14.5 - The Impact of Stochastic Dopant and Wire Placement on Gigascale Integration - 3:45

PM J. Meindl, V. De, J. Eble, X. Tang, J. Davis, B. Austin, A. Bhavnagarwala Georgia Institute of Technology, Atlanta, GA

Stochastic dopant fluctuations cause 45-89% threshold deviations in a 0.10um process. The variations in threshold, saturation current and sub-threshold conduction require new circuit and system design methodologies. Similarily, stochastic wire length distributions described by Rent s rule aid interconnect design and power dissipation estimation.

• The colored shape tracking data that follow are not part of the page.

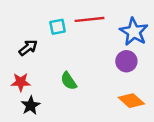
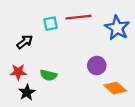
purple circle: (126, 61) -> (97, 66), moved
green semicircle: (69, 81) -> (48, 75), moved, turned -42

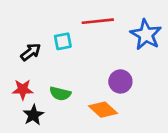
cyan square: (51, 24) -> (63, 41), moved
orange diamond: (115, 88) -> (103, 110), moved

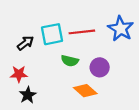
red line: (98, 21) -> (82, 32), moved
cyan square: (63, 41) -> (52, 34), size x1.5
green semicircle: (60, 94) -> (70, 61), moved

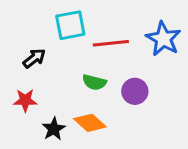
cyan square: (52, 34) -> (70, 25), moved
orange diamond: (85, 91) -> (90, 123), moved
black star: (28, 95) -> (54, 129), moved

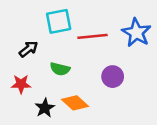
green semicircle: (94, 82) -> (60, 69), moved

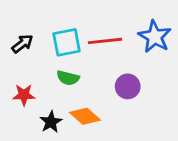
cyan square: (59, 21) -> (67, 42), moved
black arrow: (29, 49) -> (22, 44), moved

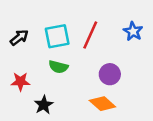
blue star: (155, 37) -> (133, 31), size x0.7
red line: (105, 41) -> (90, 35), turned -60
orange diamond: (85, 116) -> (102, 104), moved

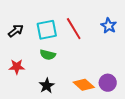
red line: (90, 35) -> (74, 29), turned -55
purple circle: (110, 74) -> (108, 83), moved
black star: (44, 105) -> (47, 86), moved

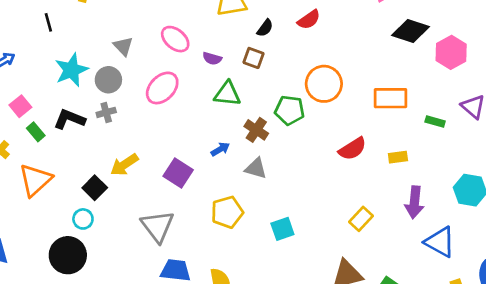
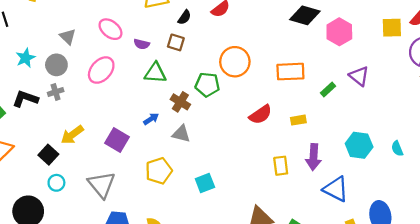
cyan star: (71, 70) -> (26, 58), size x0.7
green rectangle: (435, 121) -> (328, 89), turned -56
cyan circle: (83, 219) -> (56, 183), moved
yellow rectangle: (361, 219) -> (281, 166), moved, turned -48

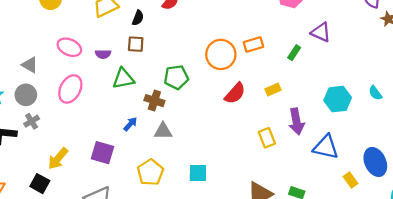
orange circle: (235, 62) -> (221, 54), moved
orange rectangle: (290, 72) -> (253, 44), size x0.7
cyan square: (205, 183) -> (198, 173), turned 36

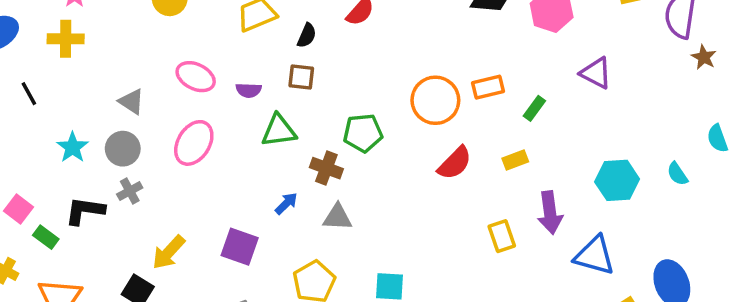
green rectangle: (294, 53) -> (534, 108), moved

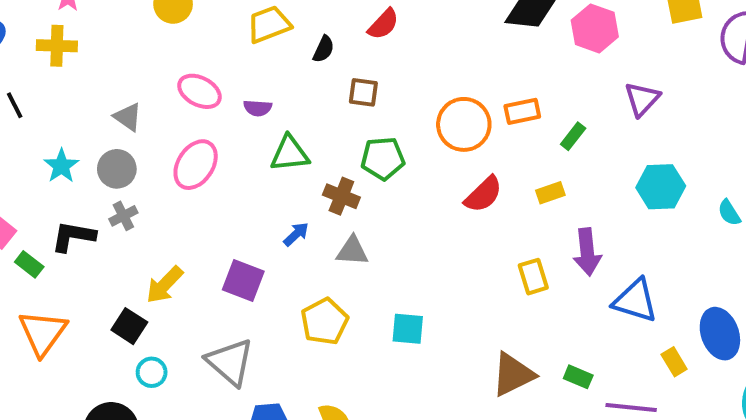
purple triangle: (596, 73) -> (642, 99), turned 44
brown square: (301, 77) -> (363, 92), moved
cyan hexagon: (617, 180) -> (661, 187), moved

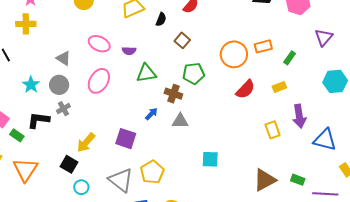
brown square: (363, 92) -> (182, 40), turned 35
yellow pentagon: (324, 321) -> (152, 172), moved

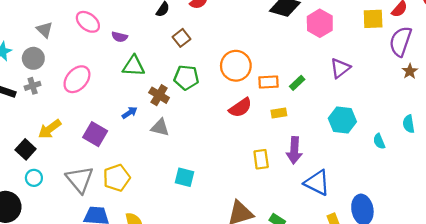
orange rectangle: (263, 46) -> (269, 82), moved
pink ellipse: (99, 81) -> (77, 79), moved

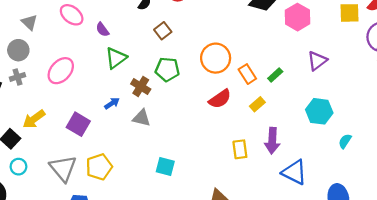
purple semicircle: (120, 37) -> (102, 30), turned 40
green triangle: (134, 66) -> (116, 58), turned -40
orange rectangle: (269, 82) -> (247, 74), turned 60
yellow rectangle: (279, 113) -> (257, 104), turned -32
cyan semicircle: (379, 141) -> (345, 141), moved, turned 56

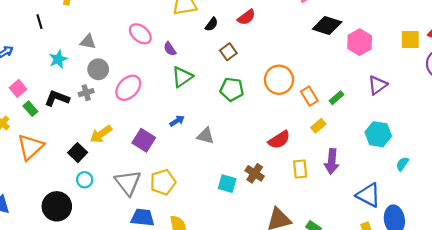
gray triangle: (29, 22) -> (88, 42), moved, turned -35
gray circle: (18, 50) -> (98, 69), moved
brown cross: (141, 87) -> (255, 173), moved
red semicircle: (220, 99) -> (279, 140), moved
blue triangle: (294, 172) -> (368, 195), moved

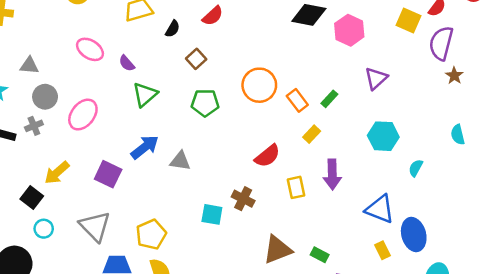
yellow square: (410, 39) -> (409, 20), turned 30
blue arrow: (177, 121) -> (145, 147), size x1.6
yellow pentagon: (163, 182) -> (151, 234), moved

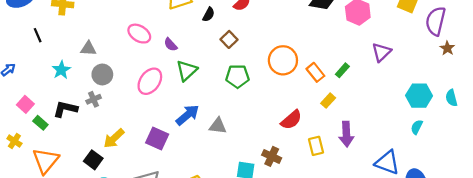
pink ellipse: (83, 115) -> (150, 81), moved
cyan hexagon: (383, 136) -> (419, 96), moved

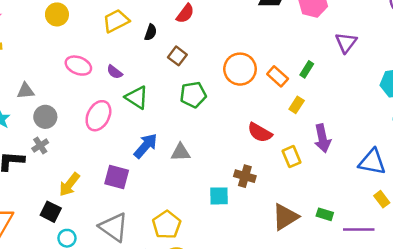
green triangle: (187, 71) -> (137, 98), turned -35
red semicircle: (291, 120) -> (260, 133), turned 80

14.6 - GaAs 100k-Gate Array with Digital Variable Delay Macro Cell using Meshed Air Bridge Structure - 4:15 PM

A. Ohta, N. Higashisaka, T. Heima, T. Hisaka, H. Nakano, R. Ohmura, T. Takagi Mitsubishi Electric Corporation, Itami, Hyogo, Japan

A GaAs 100k-gate array has digital variable-delay macro cell for measurement instruments and eliminates of clock skew. Using a meshed air bridge structure, a rise edge selector, and a delay circuit with a discharge control path, the macro cell produces 24.4ns span and 12ps resolution with 250mW/cell dissipation.